President Obama’s bipartisan fiscal commission held its first meeting last week amid ample -- and appropriate -- warnings that the nation was on a path to fiscal disaster. Commission members, who are charged with recommending solutions to the nation’s short-term and long-term budget problems, were told that time was of the essence. As Robert Reischauer, a former director of the Congressional Budget Office (CBO), put it in one particularly dire comment: the longer reforms are delayed, the greater the risk of “catastrophic economic collapse.”
The commission met Tuesday at the White House with Obama, who said people in both parties must put politics aside and “take a hard look at the growing gap between what the government spends and what the government raises in revenue.”

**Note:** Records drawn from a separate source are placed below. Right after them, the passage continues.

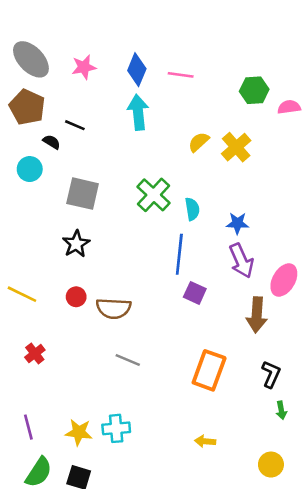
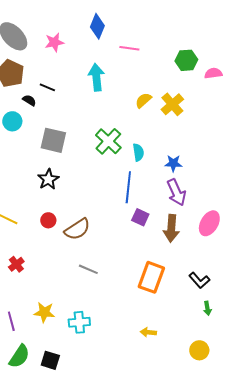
blue diamond: (137, 70) -> (97, 26), moved
pink ellipse: (284, 280) -> (209, 223), moved
brown semicircle: (114, 308) -> (77, 229), turned -36
brown arrow: (257, 315) -> (171, 228), moved
black L-shape: (271, 374) -> (199, 280), turned 115
yellow star: (79, 432) -> (44, 312), moved

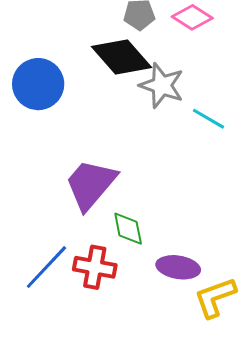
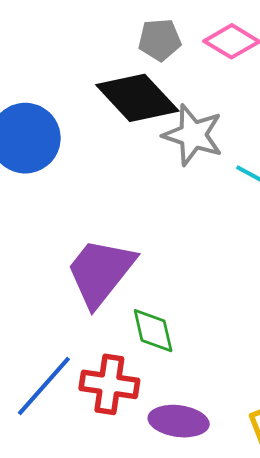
purple ellipse: (178, 267) -> (179, 421), moved

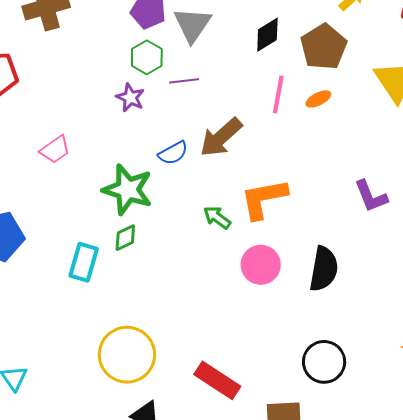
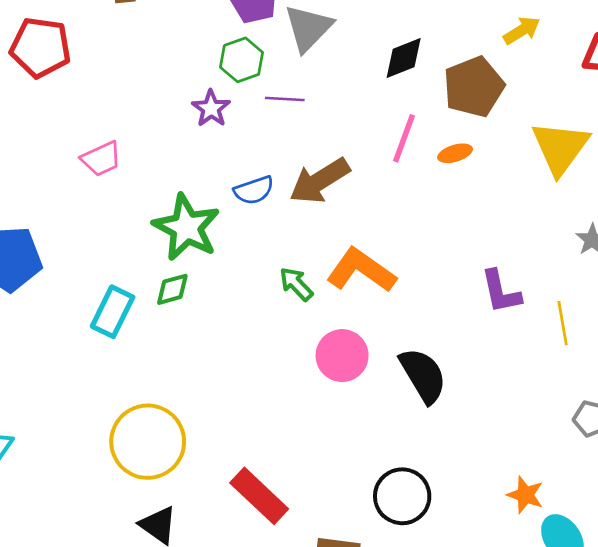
orange L-shape: (264, 199) -> (361, 270), turned 36
black semicircle: (324, 269) -> (423, 375), turned -51

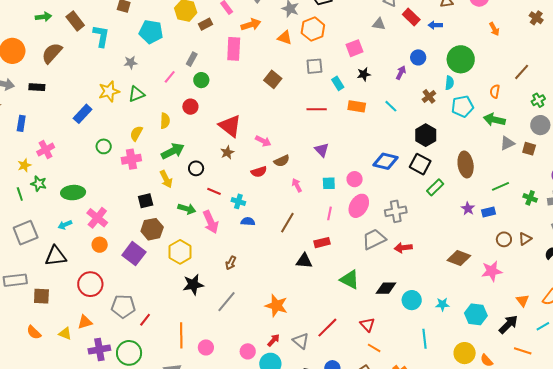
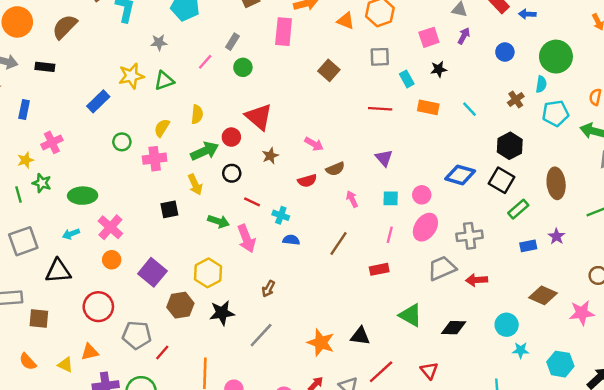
purple arrow: (401, 73) -> (464, 36), moved
red circle: (190, 107) -> (231, 137), moved
red triangle: (230, 126) -> (259, 117), moved
blue rectangle: (489, 212) -> (528, 246), moved
brown hexagon: (152, 229) -> (180, 305), moved
black triangle: (304, 261) -> (360, 336), moved
cyan circle: (412, 300) -> (507, 325), moved

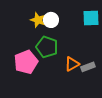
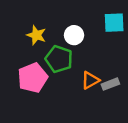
yellow star: (38, 20) -> (36, 35), moved
white circle: (51, 20) -> (74, 35), moved

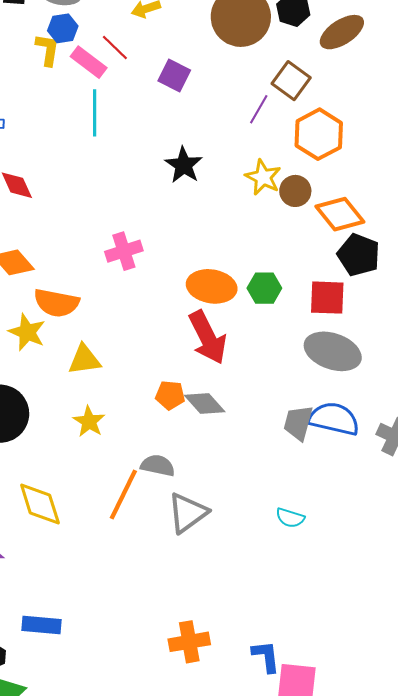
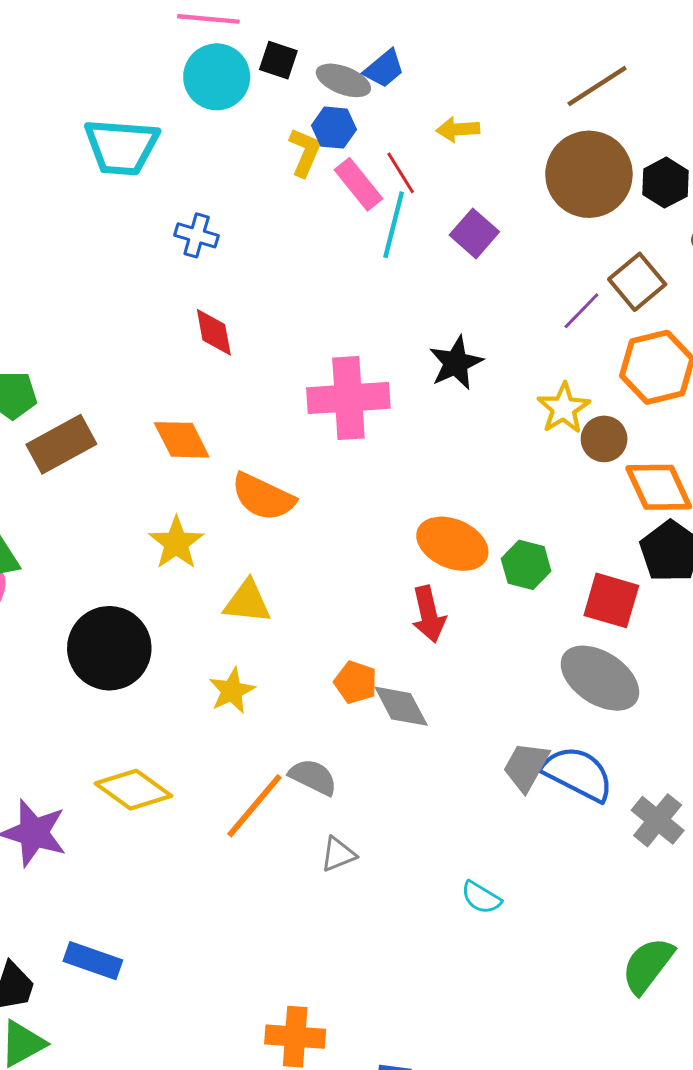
cyan line: (95, 113) -> (394, 225), moved
pink cross: (124, 251) -> (348, 398), moved, size x1.5
orange semicircle: (56, 303) -> (263, 497), moved
red arrow: (208, 337) -> (429, 614), size x0.7
yellow diamond: (40, 504) -> (133, 790), turned -51
gray triangle: (188, 513) -> (338, 854), size x0.6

Federal Reserve Chairman Ben Bernanke emphasized the importance of making the tax system fair, efficient and comprehensible while considering how much revenue would be needed. The commission also heard sobering analyses from Peter Orszag, the White House budget director, and Rudy Penner, another former CBO director.
Obama created the panel – officially known as the Bipartisan National Commission on Fiscal Responsibility and Reform -- in February after congressional efforts to set up a fiscal commission failed. Budget hawks, including The Concord Coalition, had long urged the creation of such a group.
There are 10 Democrats and 8 Republicans on the commission, and any recommendations will require at least 14 votes. The recommendations are due Dec. 1.
Many analysts and lawmakers say the 14-vote requirement will be a high hurdle. But Robert Bixby, Concord’s executive director, says that even if only a limited number of recommendations receive that much support, the commission's work could "still be helpful in defining the magnitude of the problem and the realistic trade-offs that must be made in finding solutions.”
Concord has also urged the commission to focus on long-range, structural problems in the federal budget and to avoid getting bogged down on short-term issues.
The commission's new website features video of the panel’s first meeting as well as prepared testimonies. The commission plans to meet monthly but three smaller groups – focusing on taxes, entitlement spending and other spending – could meet weekly. The next full commission meeting is scheduled for May 26.